7 – Don’t expect to get lucky, build a lead generation systemLooking back on how great (and messy) that first year was, I’m glad to say that the best decision I made in 2013 and 2014 was the start building our up our inbound marketing systems. This has helped us to solve one of the key blockages that was holding back our growth: always having to “hunt” for new clients. Three of the key ways we learned how to do with this (and how you can too)
- Implement “The Spider Web Technique” to drive more traffic and leads with smart content marketing
- Practicing “The Every Page Rule” for building our email list
- And other key marketing habits for building a “sales engine”
- Get your positioning right. You need to choose an audience to write for. I was writing about topics that interested me, and once in a while it might become a hit, but never with an audience that would be interested in buying from us.
- 70% of visitors to your website will never return. To combat this fact and to build a relationship with your visitors over time it’s important to convert them into email subscribers.
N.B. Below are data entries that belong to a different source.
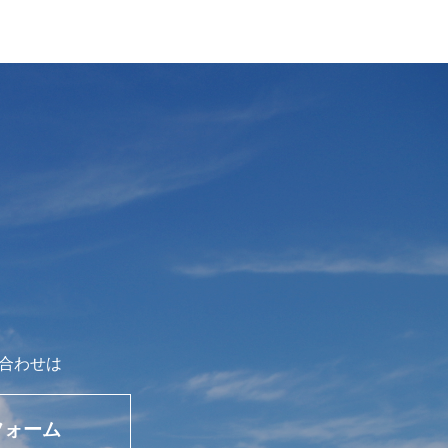
合わせは
フォーム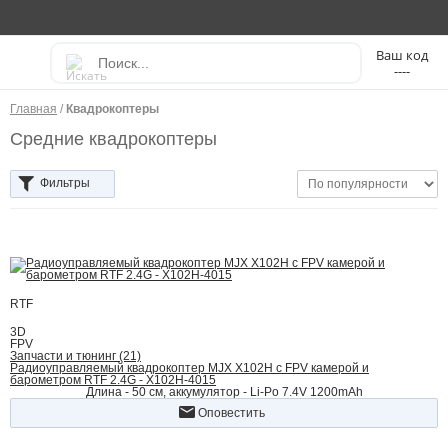
----
Главная
/
Квадрокоптеры
Средние квадрокоптеры
Фильтры
RTF
3D
FPV
Запчасти и тюнинг (21)
Радиоуправляемый квадрокоптер MJX X102H с FPV камерой и
барометром RTF 2.4G - X102H-4015
Длина - 50 см, аккумулятор - Li-Po 7.4V 1200mAh
Оповестить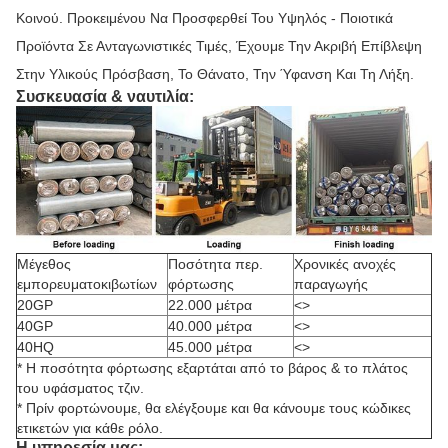
Κοινού. Προκειμένου Να Προσφερθεί Του Υψηλός - Ποιοτικά
Προϊόντα Σε Ανταγωνιστικές Τιμές, Έχουμε Την Ακριβή Επίβλεψη
Στην Υλικούς Πρόσβαση, Το Θάνατο, Την Ύφανση Και Τη Λήξη.
Συσκευασία & ναυτιλία:
Μέγεθος
Ποσότητα περ.
Χρονικές ανοχές
εμπορευματοκιβωτίων
φόρτωσης
παραγωγής
20GP
22.000 μέτρα
<>
40GP
40.000 μέτρα
<>
40HQ
45.000 μέτρα
<>
* Η ποσότητα φόρτωσης εξαρτάται από το βάρος & το πλάτος
του υφάσματος τζιν.
* Πρίν φορτώνουμε, θα ελέγξουμε και θα κάνουμε τους κώδικες
ετικετών για κάθε ρόλο.
Η υπηρεσία μας: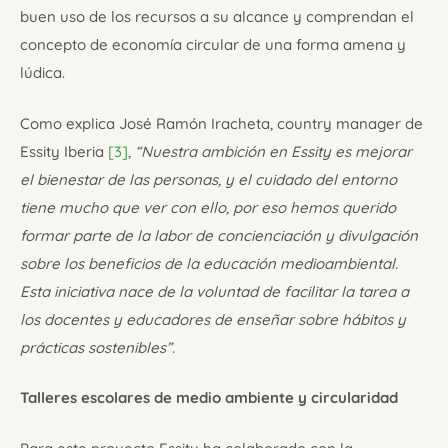
buen uso de los recursos a su alcance y comprendan el
concepto de economía circular de una forma amena y
lúdica.
Como explica José Ramón Iracheta, country manager de
Essity Iberia
[3]
,
“Nuestra ambición en Essity es mejorar
el bienestar de las personas, y el cuidado del entorno
tiene mucho que ver con ello, por eso hemos querido
formar parte de la labor de concienciación y divulgación
sobre los beneficios de la educación medioambiental.
Esta iniciativa nace de la voluntad de facilitar la tarea a
los docentes y educadores de enseñar sobre hábitos y
prácticas sostenibles”.
Talleres escolares de medio ambiente y circularidad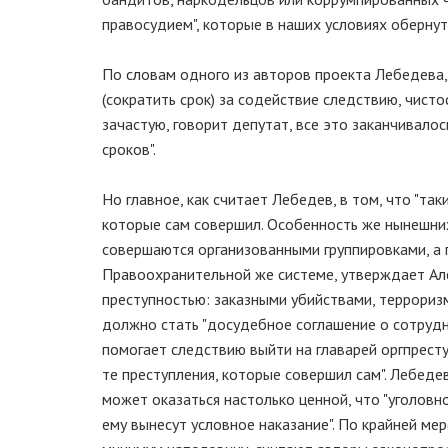
правосудием", которые в наших условиях обернут
По словам одного из авторов проекта Лебедева, 
(сократить срок) за содействие следствию, чист
зачастую, говорит депутат, все это заканчивал
сроков".
Но главное, как считает Лебедев, в том, что "так
которые сам совершил. Особенность же нынешних
совершаются организованными группировками, а 
Правоохранительной же системе, утверждает Але
преступностью: заказными убийствами, террориз
должно стать "досудебное соглашение о сотрудн
помогает следствию выйти на главарей оргпресту
те преступления, которые совершил сам". Лебеде
может оказаться настолько ценной, что "уголов
ему вынесут условное наказание". По крайней мер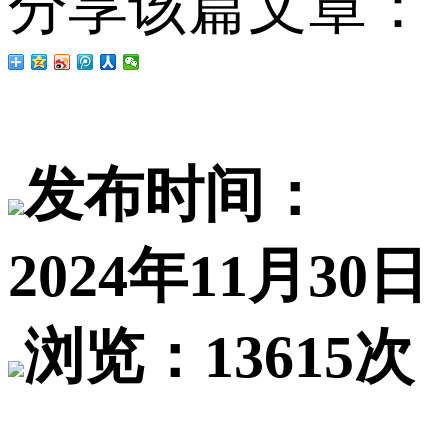
分享该篇文章：
发布时间：
2024年11月30日
浏览：13615次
Bonus – Don’t forget to enjoy the ride“The key to immortality is to first live a life worth remembering” – Bruce Lee Despite the setbacks and rough road to success that first year, I loved the experience. I felt alive and I loved the work I was doing (and I still do). If there’s one piece of advice I can give you though it’s this: Chase down a vision of the future that you love, don’t chase money. Of course, you need money to grow and sustain your business. But money is just a symbolic result of the value your company creates. I was chasing money instead of meaning when we attempted to pivot to that SaaS product. Our original business model was plenty profitable. But instead of solving the growth problems with that, I was off chasing down a vision of a “sexier” business model. Beyond that I realize now that I never took ANY time off to truly enjoy the growth milestones we hit that first year. I was always too concerned with “the next thing.” As a result, there were days when I felt totally burned out. These days, I still work hard, but I’m finding more time to relax and get inspired. Key Takeaway: There will always be “a next thing” and there will always be other opportunities for profit and growth. But as it’s often said, “Know thyself,” and as entrepreneur and author Guy Kawasaki has said, “Know thyself and niche thyself.” In other words, know what you want your business to be known for and how exactly it will make a contribution. Further more, know what kind of life you want to lead outside of business. Otherwise, you’ll just keep working without stopping to enjoy the rewards of your labor. Conclusion
- Hold on that core passion and motivation for why you started down your path in business or marketing; let it drive you
- Email and networking are the best ways to generate leads, especially for a young comapny; focus more on email later on
- Diversify your income by building our multiple service offerings and/or expanding your base of clients
- Stay focused; don’t chase what’s fashionable or sexy just because you see other people succeeding in it.
- Hire slower, and fire faster to avoid “death by a thousand paper cuts”
- Make your own luck, build a “sales engine”
- Enjoy the ride, love your work, chase meaning and the opportunity to provide value for others and the money will come.